To meet the requirement of the team, we decided to implement a solution using the ELK (Elasticsearch, Logstash, and Kibana) stack of tools. We know. Your immediate reaction is "Why do you want to implement another solution and create another maintenance headache?" While this question is justified, the reason for suggesting a custom solution was simple. After a discussion with the team, we realized that ranking the search results was just the first step and the team wanted to extend the solution functionality into analytics and other cognitive aspects. In this article, we are sharing how we went about creating the index in Elasticsearch. A description of the solution is a topic for a different article.

Excel Dump

The incident management system being used by the team is a well-known and popular application.
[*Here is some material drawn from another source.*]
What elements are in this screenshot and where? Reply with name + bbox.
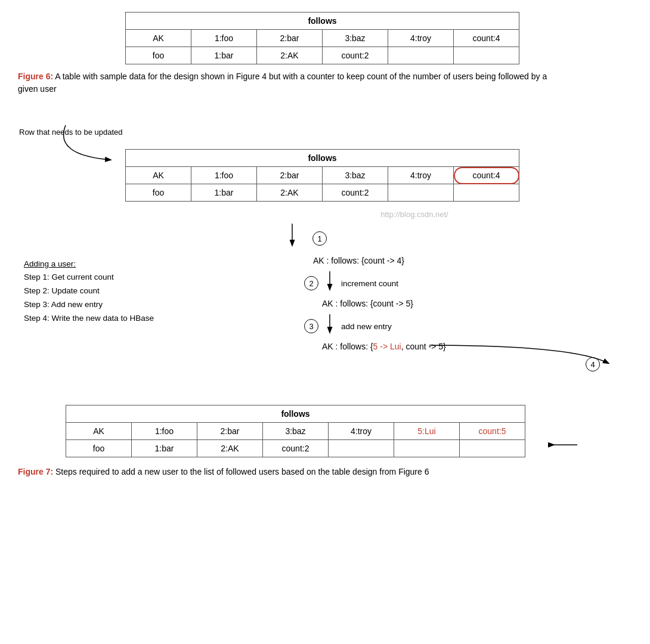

As we did not have access to an API that would allow me to pull data from this application and build a ranking system on top of the results, we decided to export all the data to Elasticsearch. It was not possible to directly export data from the incident management system into Elasticsearch. Hence the team extracted an Excel dump from the application and shared the same with us, which would be uploaded to an Elasticsearch index.

Using Logstash

We did not have access to an Excel plugin for Logstash. Hence we converted the Excel dump to an equivalent CSV, for which a plugin is available in Logstash. Creation of the Logstash script was a breeze but we faced issues while uploading data to Elasticsearch. The biggest hurdle was due to the fact that incident information spanned multiple lines. As the Logstash CSV plugin expects data for one ‘record’/‘document’ to be present on a single line, it stumbles when it encounters text that spans multiple lines, populating incorrect data into the index. Thus, we were faced with a situation where Logstash would skip multiple lines of data and we ended up with an incomplete data set in the Elasticsearch index.

Enter Java and Apache POI

Clearly, the Logstash CSV plugin was not working for us. Hence we decided to implement a custom utility that would read data from the input file and upload the same to the Elasticsearch index. Why would our utility be any different from Logstash? For the simple reason that our utility would read an Excel file instead of a CSV and would be cognizant of newline characters in the input data.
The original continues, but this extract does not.